Summary. The manuscript presents TeachObs, a benchmark for multimodal teaching observation consisting of 30 public lesson videos from eight countries, segmented into 5,158 fixed 15-second scenes. Seven researchers annotated each scene with 39 binary codes (20 visual such as gesture and board work, 19 nonvisual such as instruction and questioning). Gold segment labels are created using reliability- and prevalence-aware rules based on Krippendorff's alpha. Three expert raters provide lesson-level ratings on five aspects of instructional quality. Five vision-capable frontier LLMs are evaluated on three tracks: text-only segment coding, text+frame segment coding, and lesson-level LLM-as-judge scoring. The results indicate that no model consistently outperforms the others across tracks, that including a mid-frame increases both true and false positive attributions, and that models over-rate procedurally clear lessons compared to expert raters.

Significance. If the gold labels are shown to be reliable and unbiased, this work would provide a valuable resource for evaluating AI systems on classroom video analysis, bridging a gap in benchmarks that organize pedagogical and visual signals. The dual reference layers (segment and lesson) allow for both fine-grained and holistic assessment, and the findings highlight specific limitations of current models in handling multimodal inputs and aligning with expert judgment across diverse educational contexts.

major comments (2)
  1. [Gold label construction] The abstract states that gold segment labels are constructed using 'reliability- and prevalence-aware rules based on Krippendorff's alpha' from seven annotators' binary judgments on 39 codes, but no alpha values, no explicit description of the aggregation rules, no prevalence adjustment formulas, and no quantitative inter-annotator agreement statistics or error analysis are provided. This directly undermines verification of the central claims about model performance across the three tracks, as the skeptic notes that prevalence or annotator biases could distort the gold labels.
  2. [Lesson-level expert ratings] The claim that 'model evaluations over-rate procedurally clear lessons relative to expert raters' depends on the lesson-level ratings produced by three expert raters; however, the abstract only alludes to 'rater coverage detailed in the body' without reporting inter-rater reliability, agreement metrics, or how the five rating dimensions (instructional design, delivery, learner response, materials, closure) were aggregated.
minor comments (1)
  1. [Data and code availability] The manuscript should explicitly state data availability for the annotated scenes, gold labels, expert ratings, and any code used for label aggregation or model prompting to enable independent verification.

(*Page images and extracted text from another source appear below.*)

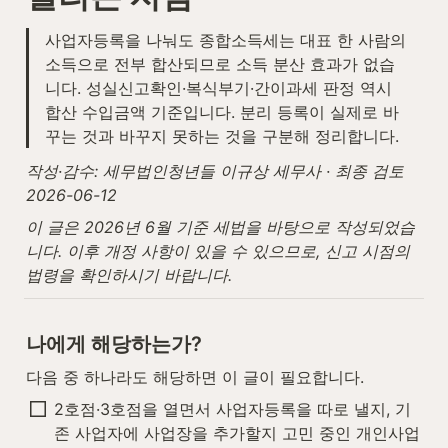
사업자등록을 나눠도 종합소득세는 대표 한 사람의 
소득으로 전부 합산되므로 소득 분산 효과가 없습
니다. 성실신고확인·복식부기·간이과세 판정 역시 
합산 수입금액 기준입니다. 분리 등록이 실제로 바
꾸는 것과 바꾸지 못하는 것을 구분해 정리합니다.
작성·감수: 세무법인청년들 이규상 세무사 · 최종 검토 
2026-06-12
이 글은 2026년 6월 기준 세법을 바탕으로 작성되었습
니다. 이후 개정 사항이 있을 수 있으므로, 신고 시점의 
법령을 확인하시기 바랍니다.
나에게 해당하는가?
다음 중 하나라도 해당하면 이 글이 필요합니다.
2호점·3호점을 열면서 사업자등록을 따로 낼지, 기
존 사업자에 사업장을 추가할지 고민 중인 개인사업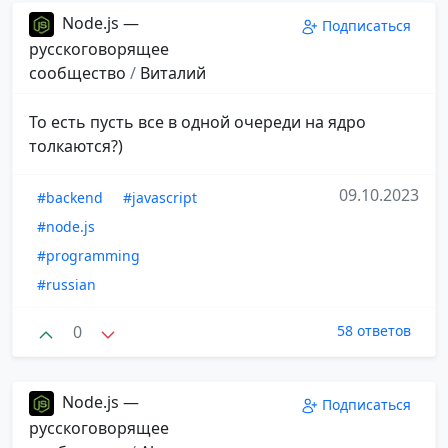
Node.js —
Подписаться
русскоговорящее
сообщество
/
Виталий
То есть пусть все в одной очереди на ядро
толкаются?)
09.10.2023
#backend
#javascript
#node.js
#programming
#russian
0
58 ответов
Node.js —
Подписаться
русскоговорящее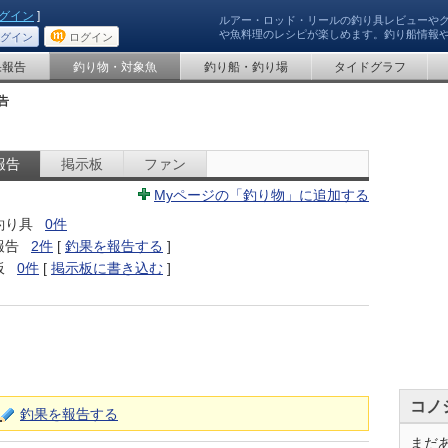
グイン
]
ルアー・ロッド・リールの釣り具レビューや
や魚料理のレシピが楽しめます。釣り船情報
グイン
ログイン
果報告
釣り物・対象魚
釣り船・釣り場
タイドグラフ
告
報告
掲示板
ファン
Myページの「釣り物」に追加する
釣り具
0件
報告
2件
[
釣果を報告する
]
板
0件
[
掲示板に書き込む
]
コノ
釣果を報告する
まだ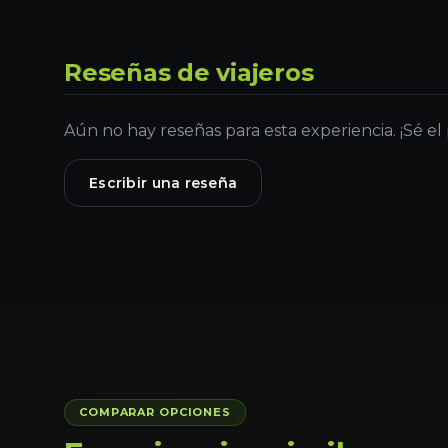
Reseñas de viajeros
Aún no hay reseñas para esta experiencia. ¡Sé el
Escribir una reseña
COMPARAR OPCIONES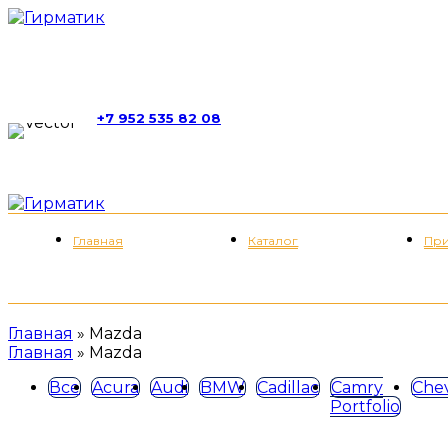
г. Москва, ул. Обручева, д. 52, стр. 13
+7 952 535 82 08
пн-пт 11:00-21:00; сб 11:00-19:00
Меню
Главная
Каталог
При
Главная
»
Mazda
Главная
»
Mazda
Все
Acura
Audi
BMW
Cadillac
Camry
Chev
Portfolio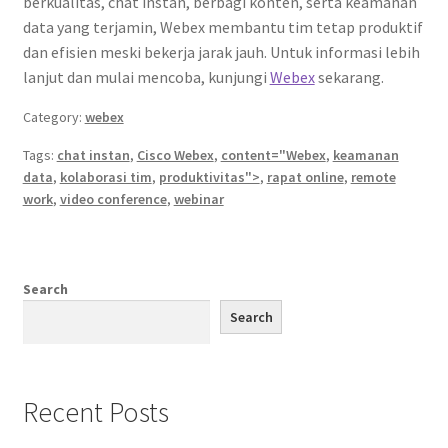
berkualitas, chat instan, berbagi konten, serta keamanan
data yang terjamin, Webex membantu tim tetap produktif
dan efisien meski bekerja jarak jauh. Untuk informasi lebih
lanjut dan mulai mencoba, kunjungi
Webex
sekarang.
Category:
webex
Tags:
chat instan
,
Cisco Webex
,
content="Webex
,
keamanan
data
,
kolaborasi tim
,
produktivitas">
,
rapat online
,
remote
work
,
video conference
,
webinar
Search
Search
Recent Posts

Simulated Author's Rebuttal

2 responses · 0 unresolved

We thank the referee for the thorough review and constructive feedback on the transparency of our annotation and rating procedures. We will revise the manuscript to provide the requested details and statistics.

read point-by-point responses
  1. Referee: [Gold label construction] The abstract states that gold segment labels are constructed using 'reliability- and prevalence-aware rules based on Krippendorff's alpha' from seven annotators' binary judgments on 39 codes, but no alpha values, no explicit description of the aggregation rules, no prevalence adjustment formulas, and no quantitative inter-annotator agreement statistics or error analysis are provided. This directly undermines verification of the central claims about model performance across the three tracks, as the skeptic notes that prevalence or annotator biases could distort the gold labels.

    Authors: We agree that explicit reporting of these metrics is necessary for verification. In the revised manuscript, we will add a dedicated methods subsection with Krippendorff's alpha values computed per code across the seven annotators, the precise reliability- and prevalence-aware aggregation rules (including any formulas or thresholds applied), full inter-annotator agreement statistics, and an error analysis addressing potential biases. This will directly support evaluation of the segment-level tracks. revision: yes

  2. Referee: [Lesson-level expert ratings] The claim that 'model evaluations over-rate procedurally clear lessons relative to expert raters' depends on the lesson-level ratings produced by three expert raters; however, the abstract only alludes to 'rater coverage detailed in the body' without reporting inter-rater reliability, agreement metrics, or how the five rating dimensions (instructional design, delivery, learner response, materials, closure) were aggregated.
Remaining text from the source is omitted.